### SOURCE DATA
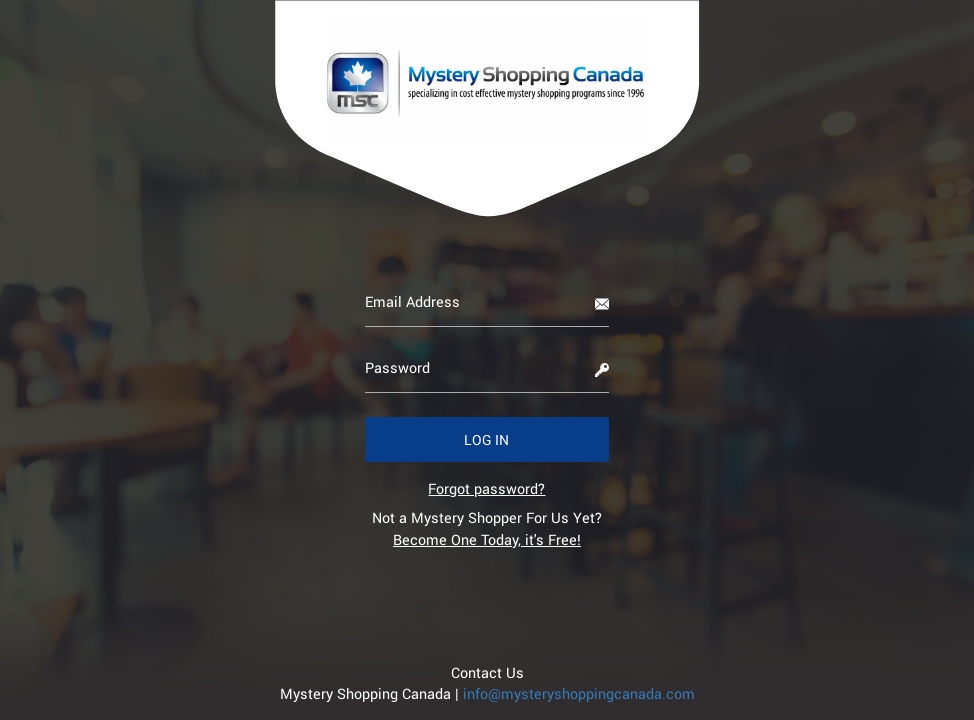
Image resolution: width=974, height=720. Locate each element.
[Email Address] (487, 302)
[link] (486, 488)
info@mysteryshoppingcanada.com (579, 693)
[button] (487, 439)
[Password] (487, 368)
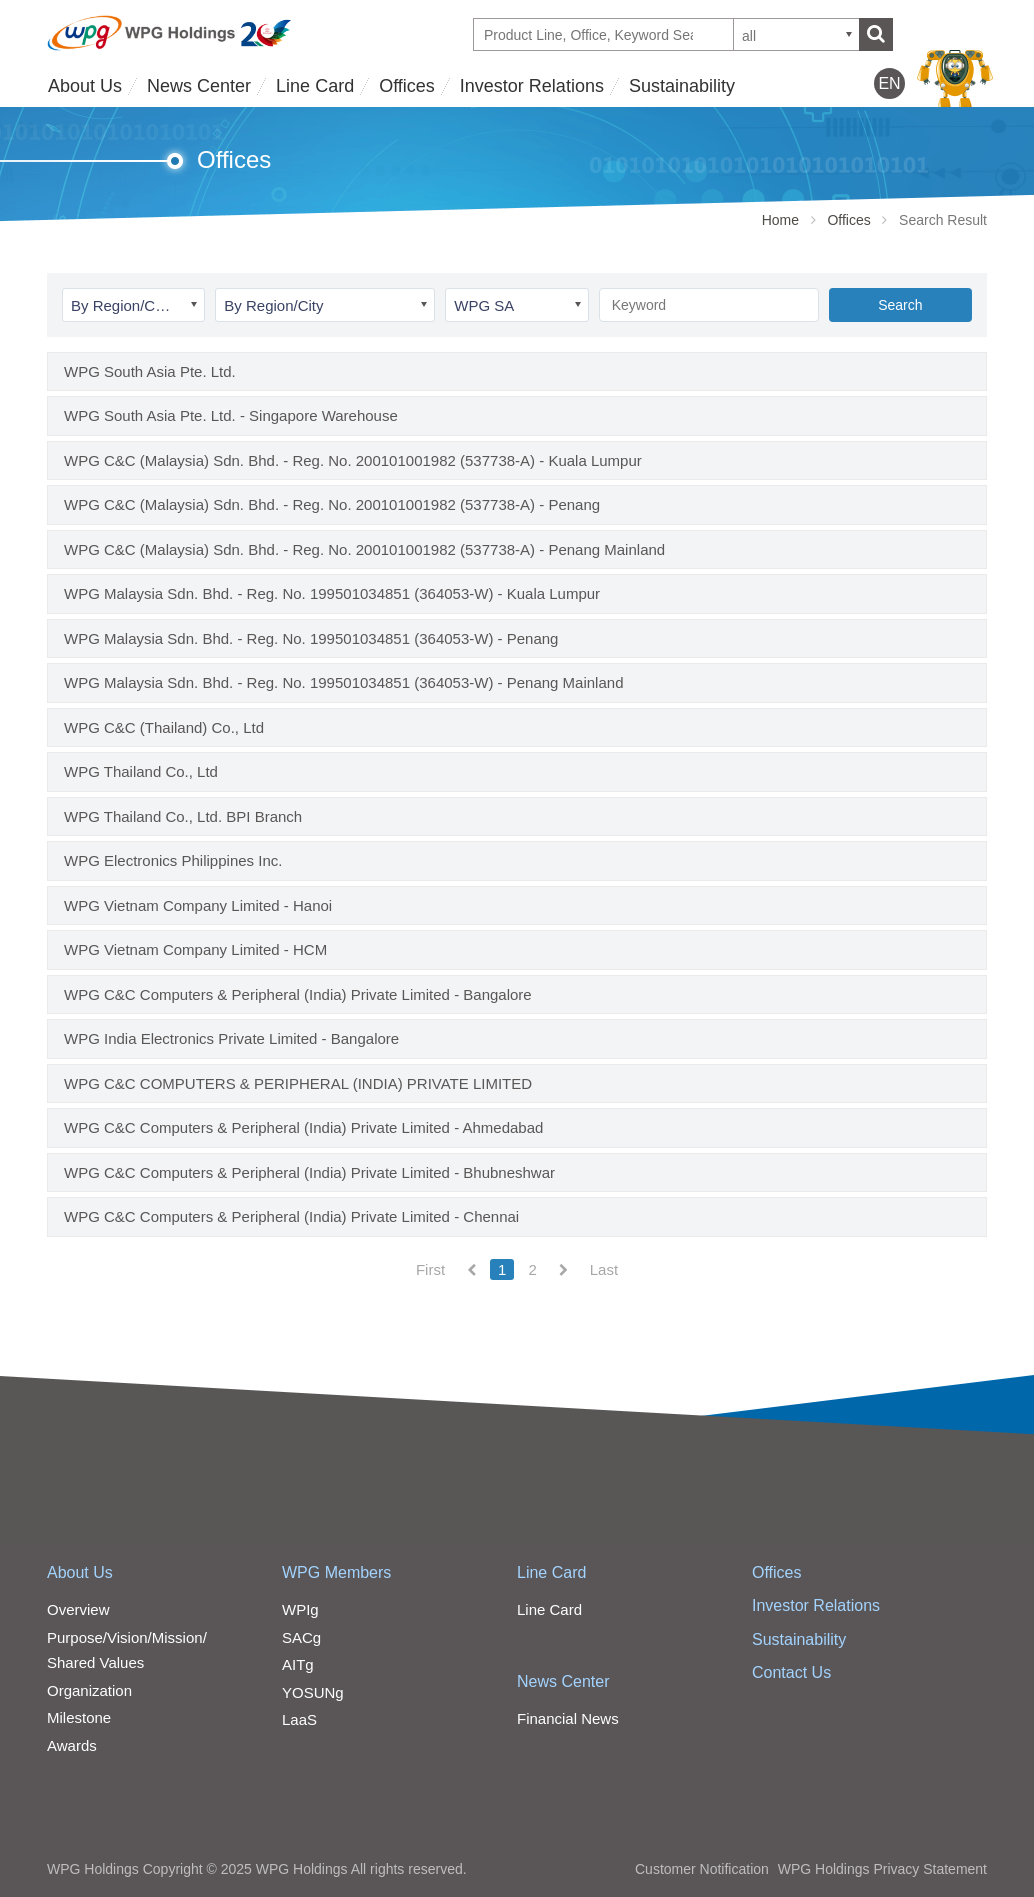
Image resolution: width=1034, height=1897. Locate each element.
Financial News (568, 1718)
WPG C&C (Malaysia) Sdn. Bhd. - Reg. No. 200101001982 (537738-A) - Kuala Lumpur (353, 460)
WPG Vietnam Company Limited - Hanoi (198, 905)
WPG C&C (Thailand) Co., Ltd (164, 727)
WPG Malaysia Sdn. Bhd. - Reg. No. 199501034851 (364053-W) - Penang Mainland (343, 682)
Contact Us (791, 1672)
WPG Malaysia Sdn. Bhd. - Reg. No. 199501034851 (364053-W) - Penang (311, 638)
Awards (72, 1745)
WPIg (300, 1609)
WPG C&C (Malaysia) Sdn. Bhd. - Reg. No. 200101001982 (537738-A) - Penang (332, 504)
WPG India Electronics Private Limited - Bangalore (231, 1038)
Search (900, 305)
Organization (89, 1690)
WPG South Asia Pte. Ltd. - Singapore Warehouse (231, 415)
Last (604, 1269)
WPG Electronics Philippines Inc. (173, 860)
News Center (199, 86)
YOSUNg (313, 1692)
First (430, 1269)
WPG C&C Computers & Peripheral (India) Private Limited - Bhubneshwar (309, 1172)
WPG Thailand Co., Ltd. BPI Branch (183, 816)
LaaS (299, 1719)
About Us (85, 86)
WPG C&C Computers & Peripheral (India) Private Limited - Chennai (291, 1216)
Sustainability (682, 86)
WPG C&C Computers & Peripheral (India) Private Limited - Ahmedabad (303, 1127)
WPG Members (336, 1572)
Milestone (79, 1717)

==

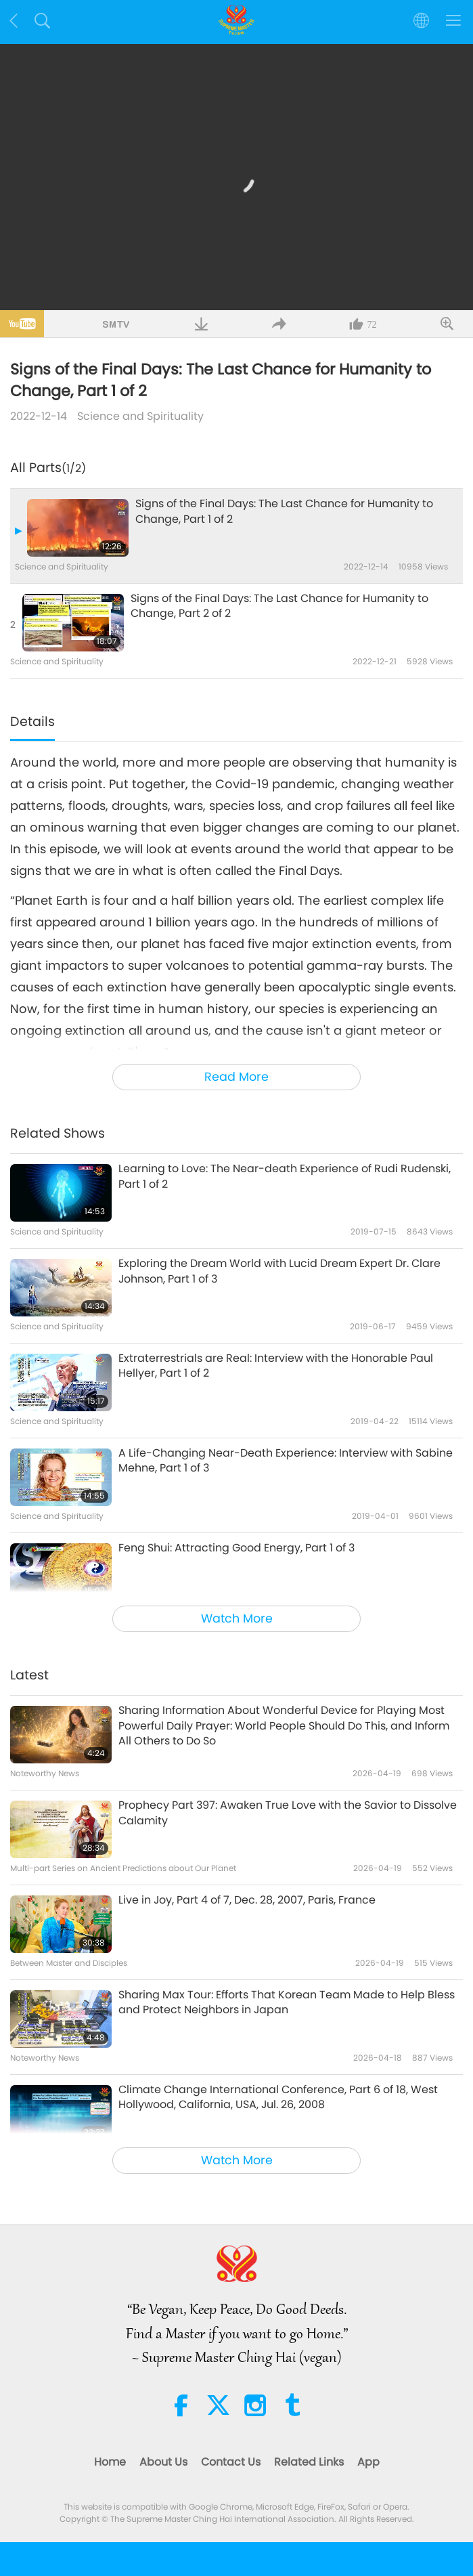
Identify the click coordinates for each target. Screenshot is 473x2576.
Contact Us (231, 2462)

==

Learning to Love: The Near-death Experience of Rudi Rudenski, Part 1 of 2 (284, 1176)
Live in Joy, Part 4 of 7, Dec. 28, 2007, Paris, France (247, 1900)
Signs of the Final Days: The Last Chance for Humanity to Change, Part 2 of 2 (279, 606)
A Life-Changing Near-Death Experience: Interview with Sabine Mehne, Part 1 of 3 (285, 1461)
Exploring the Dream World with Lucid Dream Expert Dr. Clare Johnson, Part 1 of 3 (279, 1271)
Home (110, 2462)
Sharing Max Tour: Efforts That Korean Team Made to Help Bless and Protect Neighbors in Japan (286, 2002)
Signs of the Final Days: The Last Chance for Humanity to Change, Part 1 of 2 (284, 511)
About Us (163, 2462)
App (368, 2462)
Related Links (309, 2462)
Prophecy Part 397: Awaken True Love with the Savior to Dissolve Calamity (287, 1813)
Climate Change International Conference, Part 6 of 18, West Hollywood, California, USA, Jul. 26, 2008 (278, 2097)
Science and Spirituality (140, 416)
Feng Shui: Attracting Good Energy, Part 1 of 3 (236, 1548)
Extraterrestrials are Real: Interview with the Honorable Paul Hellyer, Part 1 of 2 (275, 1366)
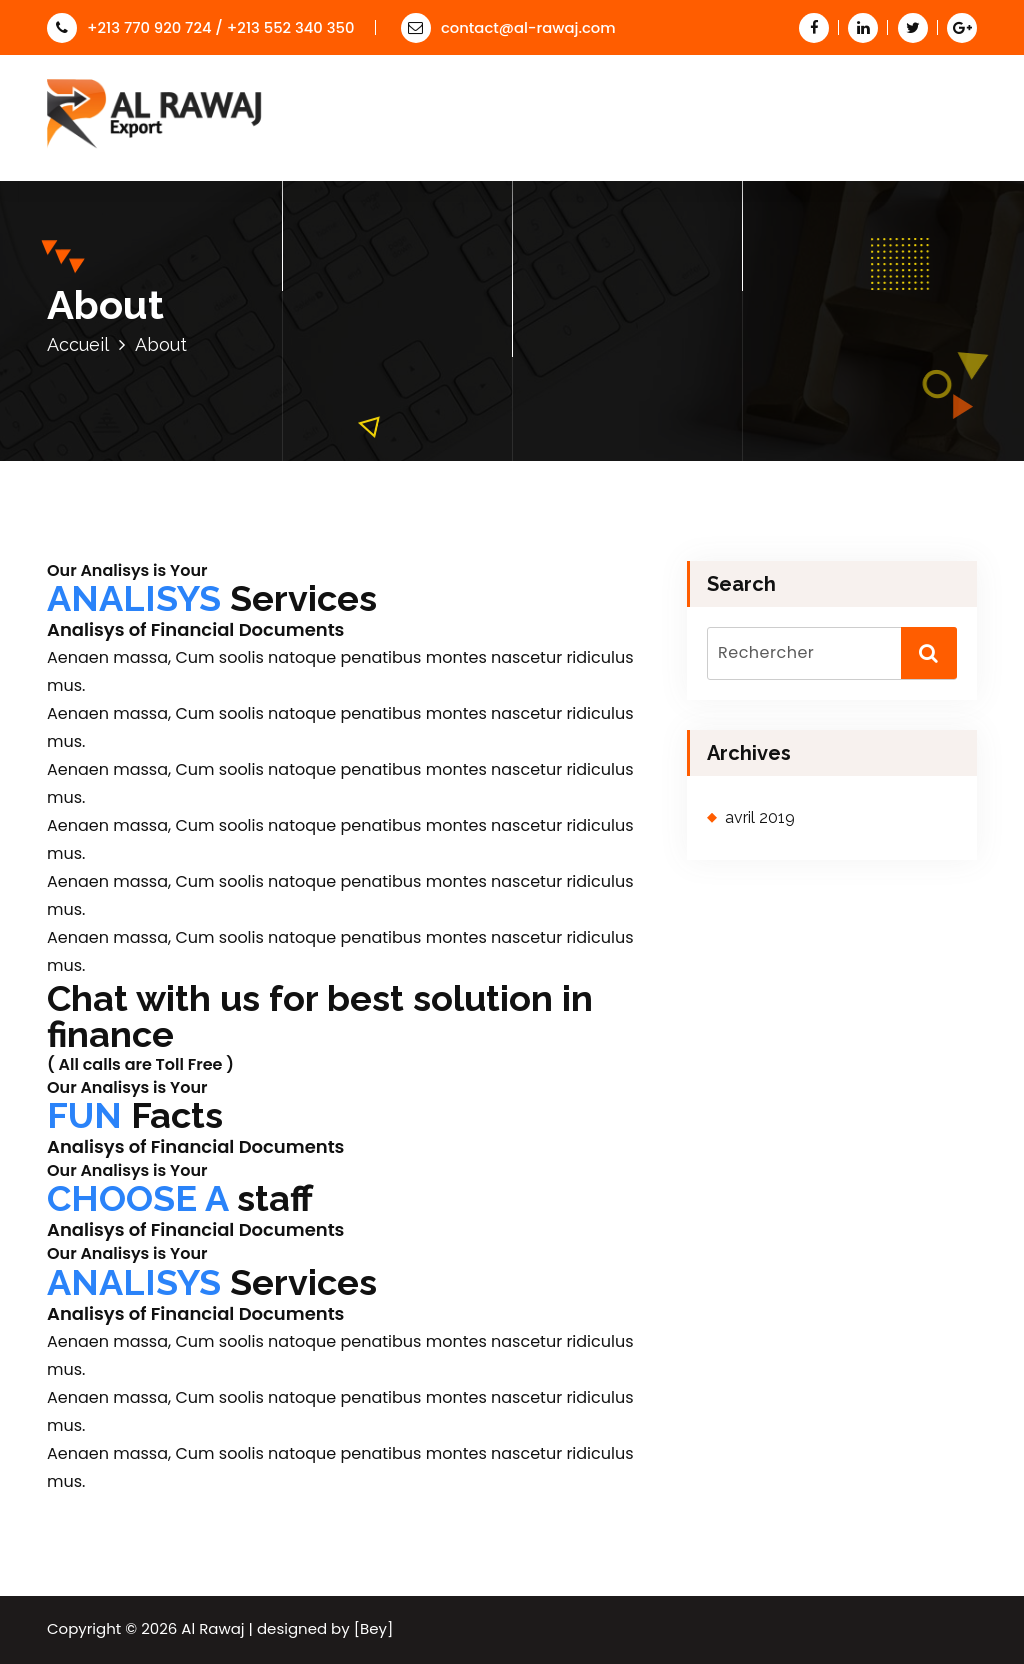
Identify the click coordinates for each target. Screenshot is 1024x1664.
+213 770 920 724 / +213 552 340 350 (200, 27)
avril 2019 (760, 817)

### TRY IT
From the records above, copy exactly the stretch from the line holding "Image resolution: width=974, height=720." through the line holding "Financial News (568, 1718)", both ends included, without the pictures.

### EXPECTED OUTPUT
Image resolution: width=974, height=720. Locate each element.
[Email Address] (487, 302)
[link] (486, 488)
info@mysteryshoppingcanada.com (579, 693)
[button] (487, 439)
[Password] (487, 368)
Image resolution: width=1034, height=1897. Locate each element.
Financial News (568, 1718)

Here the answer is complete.